14 May - 11 June 2022 Bearing Witness
SLOT is proud to present this work, by Annelies Jahn and Jane Burton Taylor as our contribution to Reconciliation Week, 27 May - 3 June 2022. The work celebrates Paul Keating’s Redfern Speech delivered on the 10th of December 1992 in Redfern Park, only a short walk from here.
The speech was a courageous expression of reconciliation with Australia’s First Nations people. It stands among others: The Yirrkala bark petitions of 1963, the referendum of 1967 that repealed section 127 of our constitution, which stipulated “aboriginal natives shall not be counted (in the Australian census)”, the Gurindji strike of 1966 that lead to Gough Whitlam symbolically recognising land rights in 1975, The “Mabo decision” of the High Court that overturned the legal doctrine of Terra Nullis (‘nobody’s land') paving the way for Native Title in 1993 and Kevin Rudd’s apology to the stolen generation on behalf of the Australian Parliament in 2008. Courageous and humane as all these steps towards equality have been, it cannot be denied that they were slow in coming, shamefully slow in coming.

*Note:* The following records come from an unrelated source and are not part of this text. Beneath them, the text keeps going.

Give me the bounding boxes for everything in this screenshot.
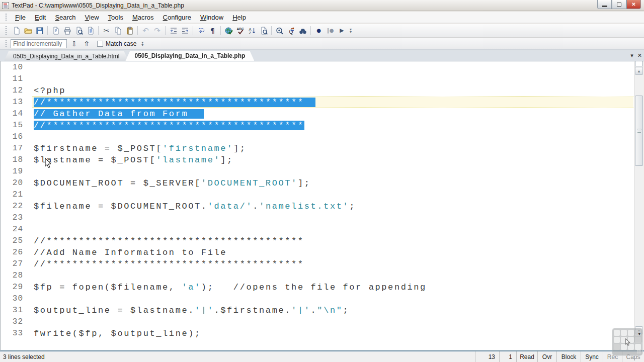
code-line-31[interactable]: 31$output_line = $lastname.'|'.$firstnam… <box>1 305 633 316</box>
unindent-icon[interactable] <box>168 25 179 36</box>
findbar-gripper[interactable] <box>5 40 8 47</box>
find-input[interactable] <box>11 39 67 48</box>
code-line-11[interactable]: 11 <box>1 73 633 85</box>
nav-grid-cell[interactable] <box>628 330 634 336</box>
screen-nav-overlay[interactable]: ▾ <box>612 328 643 356</box>
menu-window[interactable]: Window <box>196 13 228 22</box>
save-icon[interactable] <box>34 25 45 36</box>
indent-icon[interactable] <box>179 25 191 36</box>
code-line-32[interactable]: 32 <box>1 316 633 328</box>
spell-check-icon[interactable]: ABC <box>234 25 246 36</box>
copy-icon[interactable] <box>112 25 124 36</box>
code-line-17[interactable]: 17$firstname = $_POST['firstname']; <box>1 143 633 154</box>
find-binoculars-icon[interactable] <box>297 25 308 36</box>
tab-close-icon[interactable]: ✕ <box>637 52 642 59</box>
line-number: 21 <box>1 189 32 201</box>
code-line-14[interactable]: 14// Gather Data from Form <box>1 108 633 120</box>
split-pane-handle[interactable] <box>635 61 643 66</box>
code-line-23[interactable]: 23 <box>1 212 633 224</box>
nav-grid-cell[interactable] <box>635 337 641 343</box>
code-line-30[interactable]: 30 <box>1 293 633 305</box>
code-line-28[interactable]: 28 <box>1 270 633 282</box>
match-case-label: Match case <box>106 40 136 47</box>
vertical-scrollbar[interactable]: ▲ ▼ <box>634 61 643 342</box>
menubar-gripper[interactable] <box>5 13 8 21</box>
restore-button[interactable] <box>612 0 626 9</box>
menu-view[interactable]: View <box>80 13 104 22</box>
code-line-21[interactable]: 21 <box>1 189 633 201</box>
line-number: 33 <box>1 328 32 339</box>
replace-icon[interactable]: Q <box>285 25 297 36</box>
code-line-26[interactable]: 26//Add Name Information to File <box>1 247 633 258</box>
find-prev-up-icon[interactable]: ⇧ <box>81 39 92 49</box>
menu-tools[interactable]: Tools <box>104 13 128 22</box>
toolbar-gripper[interactable] <box>5 26 8 35</box>
file-properties-icon[interactable] <box>50 25 61 36</box>
new-document-icon[interactable] <box>11 25 22 36</box>
code-line-10[interactable]: 10 <box>1 62 633 73</box>
code-line-24[interactable]: 24 <box>1 224 633 235</box>
title-bar[interactable]: TextPad - C:\wamp\www\0505_Displaying_Da… <box>0 0 644 11</box>
code-line-29[interactable]: 29$fp = fopen($filename, 'a'); //opens t… <box>1 282 633 293</box>
tab-list-dropdown-icon[interactable]: ▾ <box>630 52 633 59</box>
play-macro-icon[interactable]: ▶ <box>336 25 348 36</box>
nav-grid-cell[interactable] <box>614 337 620 343</box>
menu-help[interactable]: Help <box>228 13 251 22</box>
editor-pane[interactable]: 101112<?php13//*************************… <box>1 61 643 350</box>
code-line-12[interactable]: 12<?php <box>1 85 633 97</box>
read-mode: Read <box>516 351 537 362</box>
record-macro-icon[interactable]: ● <box>313 25 325 36</box>
nav-grid-cell[interactable] <box>614 330 620 336</box>
code-line-15[interactable]: 15//************************************… <box>1 120 633 131</box>
nav-dropdown-icon[interactable]: ▾ <box>638 331 640 336</box>
code-line-18[interactable]: 18$lastname = $_POST['lastname']; <box>1 154 633 166</box>
stop-macro-icon[interactable]: ‖● <box>325 25 336 36</box>
nav-grid-cell[interactable] <box>614 344 620 350</box>
scroll-up-icon[interactable]: ▲ <box>635 67 643 75</box>
minimize-button[interactable] <box>597 0 612 9</box>
undo-icon[interactable]: ↶ <box>140 25 151 36</box>
formatting-marks-icon[interactable]: ¶ <box>207 25 218 36</box>
match-case-checkbox[interactable] <box>97 41 103 47</box>
code-line-13[interactable]: 13//************************************… <box>1 97 633 108</box>
nav-grid-cell[interactable] <box>635 344 641 350</box>
html-validate-icon[interactable] <box>223 25 234 36</box>
cut-icon[interactable]: ✂ <box>101 25 112 36</box>
menu-search[interactable]: Search <box>50 13 80 22</box>
vertical-scroll-thumb[interactable] <box>635 96 643 166</box>
paste-icon[interactable] <box>124 25 135 36</box>
menu-configure[interactable]: Configure <box>158 13 196 22</box>
redo-icon[interactable]: ↷ <box>151 25 163 36</box>
line-text <box>32 131 633 143</box>
view-document-icon[interactable] <box>274 25 285 36</box>
code-line-25[interactable]: 25//************************************… <box>1 235 633 247</box>
code-line-16[interactable]: 16 <box>1 131 633 143</box>
sort-az-icon[interactable]: AZ <box>246 25 258 36</box>
line-text: $filename = $DOCUMENT_ROOT.'data/'.'name… <box>32 201 633 212</box>
line-text <box>32 62 633 73</box>
nav-grid-cell[interactable] <box>621 330 627 336</box>
menu-macros[interactable]: Macros <box>128 13 158 22</box>
word-wrap-icon[interactable] <box>195 25 207 36</box>
code-line-19[interactable]: 19 <box>1 166 633 177</box>
code-line-22[interactable]: 22$filename = $DOCUMENT_ROOT.'data/'.'na… <box>1 201 633 212</box>
nav-resize-handle[interactable] <box>637 350 641 354</box>
tab-html[interactable]: 0505_Displaying_Data_in_a_Table.html <box>4 51 128 61</box>
code-line-33[interactable]: 33fwrite($fp, $output_line); <box>1 328 633 339</box>
print-preview-icon[interactable] <box>73 25 85 36</box>
toolbar-overflow-icon[interactable]: ▾▾ <box>350 28 352 33</box>
code-line-27[interactable]: 27//************************************… <box>1 258 633 270</box>
menu-edit[interactable]: Edit <box>30 13 50 22</box>
line-number: 14 <box>1 108 32 120</box>
menu-file[interactable]: File <box>11 13 30 22</box>
document-view-icon[interactable] <box>85 25 96 36</box>
code-line-20[interactable]: 20$DOCUMENT_ROOT = $_SERVER['DOCUMENT_RO… <box>1 177 633 189</box>
close-button[interactable]: ✕ <box>626 0 641 9</box>
tab-php[interactable]: 0505_Displaying_Data_in_a_Table.php <box>125 51 254 61</box>
find-in-files-icon[interactable] <box>258 25 269 36</box>
open-folder-icon[interactable] <box>22 25 34 36</box>
svg-text:Z: Z <box>249 31 251 35</box>
print-icon[interactable] <box>61 25 73 36</box>
findbar-overflow-icon[interactable]: ▾▾ <box>141 41 143 46</box>
find-next-down-icon[interactable]: ⇩ <box>68 39 79 49</box>
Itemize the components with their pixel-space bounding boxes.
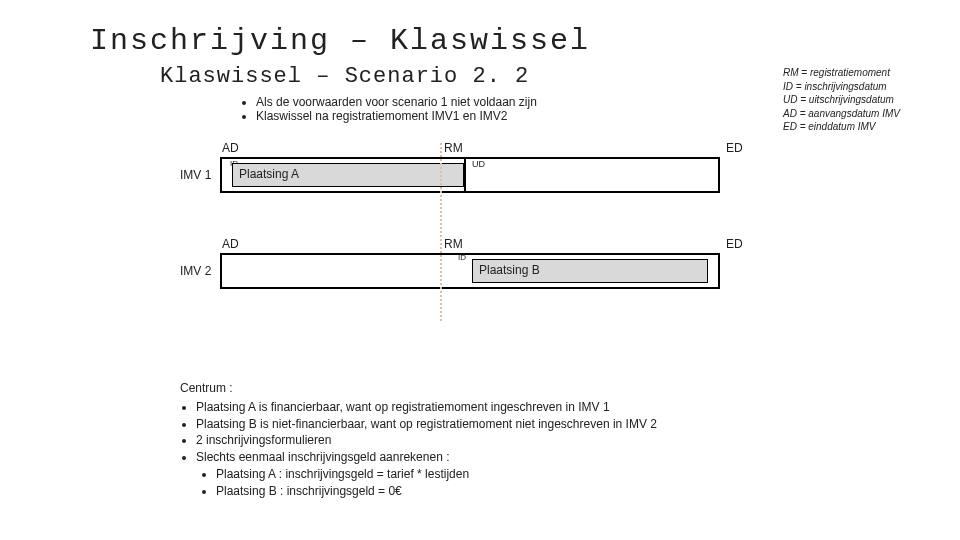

In discussing the Aboriginal contribution to modern Australia through agriculture, exploration, commerce, sport, literature, music and art, Keating declared, “In all these things they (the First Nations people) have shaped our knowledge of this continent and of ourselves. They have shaped our identity.” It is a point observed by Jahn and Burton Taylor with a lament also drawn from Keating’s speech, “how much we have lost by living so apart”. Here it is offered in the maternal voice of “Mother Country” as opposed to the nationalistic voice of “Father Land”. For here it is not a question of what we might harvest from our land but how we might nurture our land as a people lead by our land’s first inhabitants.